* [Data records]:
* * * * *

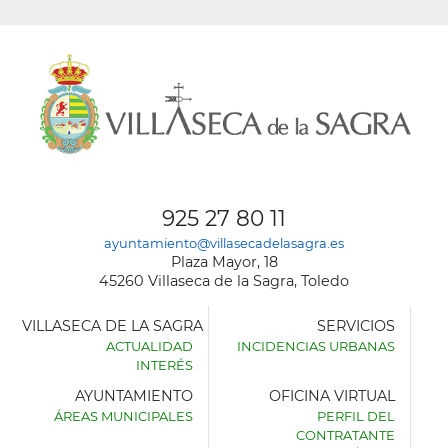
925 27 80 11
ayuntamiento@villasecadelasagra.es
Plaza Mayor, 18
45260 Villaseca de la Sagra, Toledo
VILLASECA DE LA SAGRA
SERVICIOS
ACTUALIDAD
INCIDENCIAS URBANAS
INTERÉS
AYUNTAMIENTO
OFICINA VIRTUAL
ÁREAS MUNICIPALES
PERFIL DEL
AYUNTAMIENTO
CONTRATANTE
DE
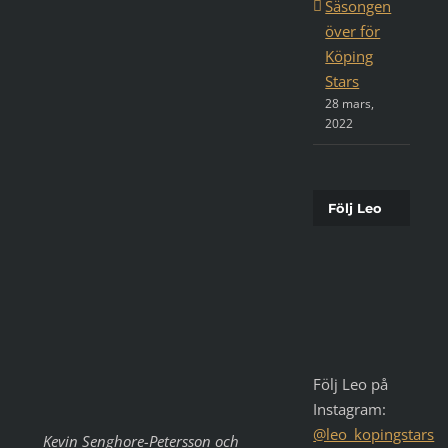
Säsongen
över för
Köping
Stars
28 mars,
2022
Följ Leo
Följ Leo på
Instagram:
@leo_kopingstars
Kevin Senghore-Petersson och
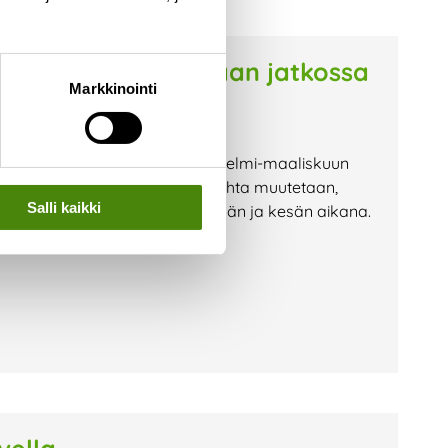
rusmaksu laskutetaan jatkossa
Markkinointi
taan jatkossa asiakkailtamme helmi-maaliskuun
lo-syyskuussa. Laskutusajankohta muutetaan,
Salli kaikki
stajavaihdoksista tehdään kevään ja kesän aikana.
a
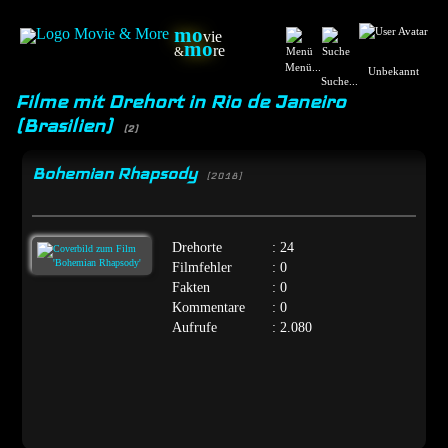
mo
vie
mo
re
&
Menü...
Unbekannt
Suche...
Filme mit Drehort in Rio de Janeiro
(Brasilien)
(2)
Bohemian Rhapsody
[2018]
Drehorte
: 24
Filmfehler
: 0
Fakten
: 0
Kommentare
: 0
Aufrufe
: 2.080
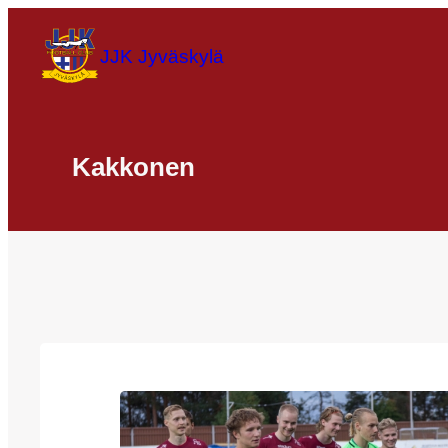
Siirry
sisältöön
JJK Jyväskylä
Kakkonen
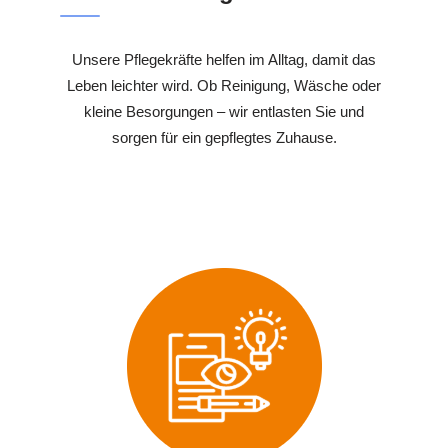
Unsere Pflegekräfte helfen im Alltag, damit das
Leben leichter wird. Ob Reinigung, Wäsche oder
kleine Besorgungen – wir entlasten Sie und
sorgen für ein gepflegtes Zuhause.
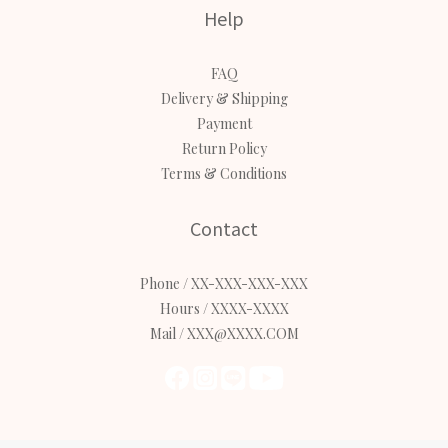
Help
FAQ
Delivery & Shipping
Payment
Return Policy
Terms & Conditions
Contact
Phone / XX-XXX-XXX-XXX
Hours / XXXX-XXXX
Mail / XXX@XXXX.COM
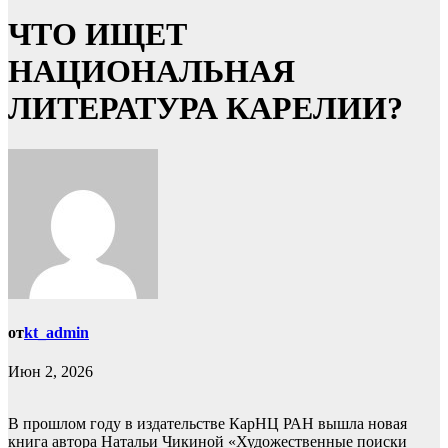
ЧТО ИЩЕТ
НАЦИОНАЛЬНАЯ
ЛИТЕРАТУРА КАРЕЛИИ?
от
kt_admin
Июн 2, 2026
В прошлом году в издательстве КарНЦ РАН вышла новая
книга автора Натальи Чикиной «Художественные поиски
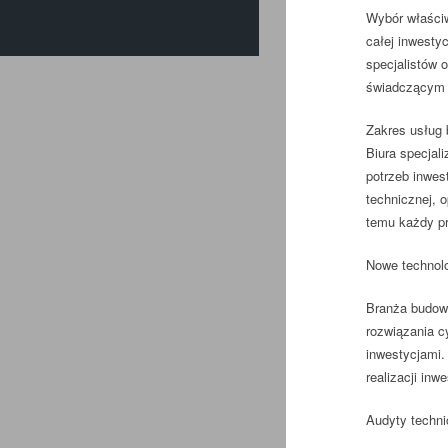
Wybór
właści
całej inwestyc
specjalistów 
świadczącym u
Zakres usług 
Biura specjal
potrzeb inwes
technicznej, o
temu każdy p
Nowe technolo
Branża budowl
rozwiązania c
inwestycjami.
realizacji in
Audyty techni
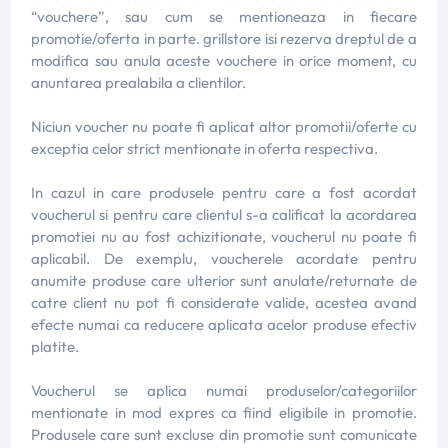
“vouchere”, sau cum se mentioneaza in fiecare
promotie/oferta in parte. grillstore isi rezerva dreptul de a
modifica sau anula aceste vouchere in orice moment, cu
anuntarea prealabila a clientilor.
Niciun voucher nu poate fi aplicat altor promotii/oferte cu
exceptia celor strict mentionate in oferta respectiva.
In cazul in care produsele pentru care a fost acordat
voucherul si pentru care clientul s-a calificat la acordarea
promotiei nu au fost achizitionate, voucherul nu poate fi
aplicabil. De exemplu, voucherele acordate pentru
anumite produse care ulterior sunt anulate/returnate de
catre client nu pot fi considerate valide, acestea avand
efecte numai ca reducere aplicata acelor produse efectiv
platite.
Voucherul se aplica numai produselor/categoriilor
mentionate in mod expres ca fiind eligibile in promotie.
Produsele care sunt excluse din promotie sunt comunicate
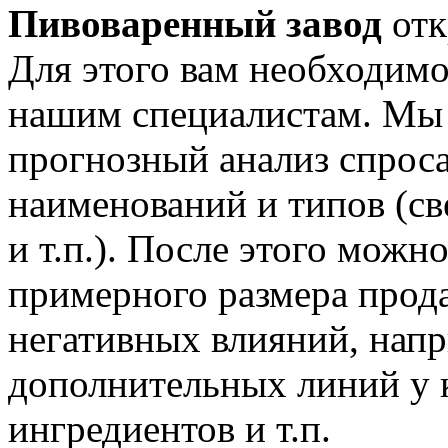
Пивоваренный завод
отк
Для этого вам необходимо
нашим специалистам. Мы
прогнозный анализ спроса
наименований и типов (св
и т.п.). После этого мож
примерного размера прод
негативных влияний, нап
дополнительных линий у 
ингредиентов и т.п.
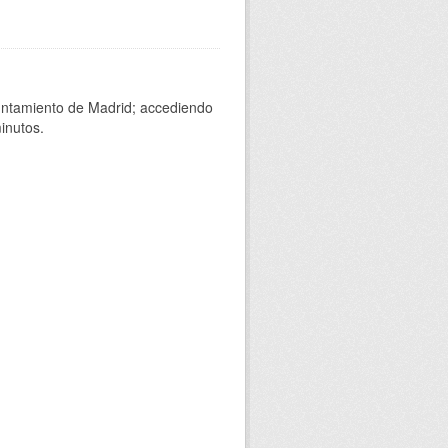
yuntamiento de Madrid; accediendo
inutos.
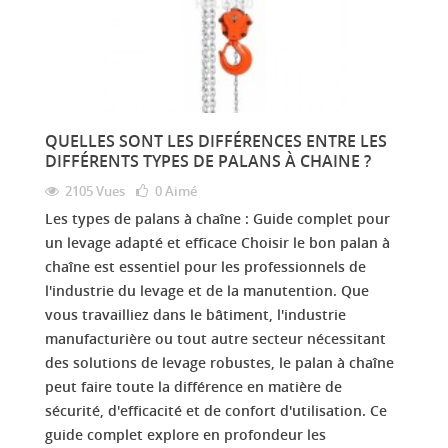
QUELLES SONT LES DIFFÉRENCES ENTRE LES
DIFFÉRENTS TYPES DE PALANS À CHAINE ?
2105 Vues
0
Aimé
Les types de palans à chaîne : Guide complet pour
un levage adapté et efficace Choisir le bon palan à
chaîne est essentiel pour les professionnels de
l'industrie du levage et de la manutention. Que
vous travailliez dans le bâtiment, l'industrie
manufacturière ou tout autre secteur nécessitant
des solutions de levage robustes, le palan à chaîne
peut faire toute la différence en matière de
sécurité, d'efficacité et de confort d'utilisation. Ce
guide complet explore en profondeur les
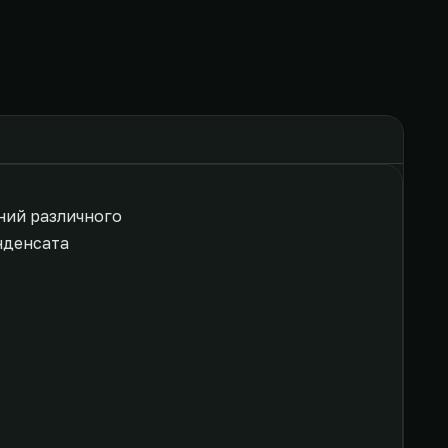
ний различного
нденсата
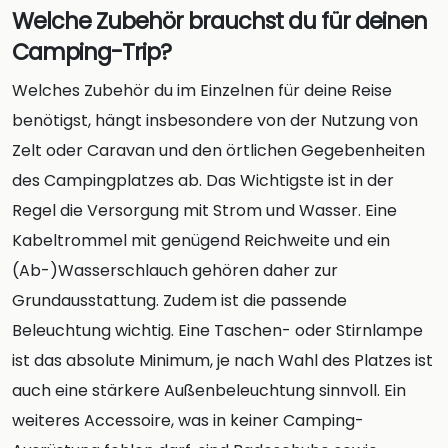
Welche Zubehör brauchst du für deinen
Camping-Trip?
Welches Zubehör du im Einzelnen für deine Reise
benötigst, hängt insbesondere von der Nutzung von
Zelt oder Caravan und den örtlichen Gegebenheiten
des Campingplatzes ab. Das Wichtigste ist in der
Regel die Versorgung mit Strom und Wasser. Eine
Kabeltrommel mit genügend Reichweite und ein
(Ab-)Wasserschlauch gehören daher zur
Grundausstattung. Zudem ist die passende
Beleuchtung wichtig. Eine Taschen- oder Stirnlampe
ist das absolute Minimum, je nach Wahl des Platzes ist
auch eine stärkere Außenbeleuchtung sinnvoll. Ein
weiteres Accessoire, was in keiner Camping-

* * * * *

Using the records above, report each line that contains the word "poate" by copying it.

* [Completed task]:
Niciun voucher nu poate fi aplicat altor promotii/oferte cu
promotiei nu au fost achizitionate, voucherul nu poate fi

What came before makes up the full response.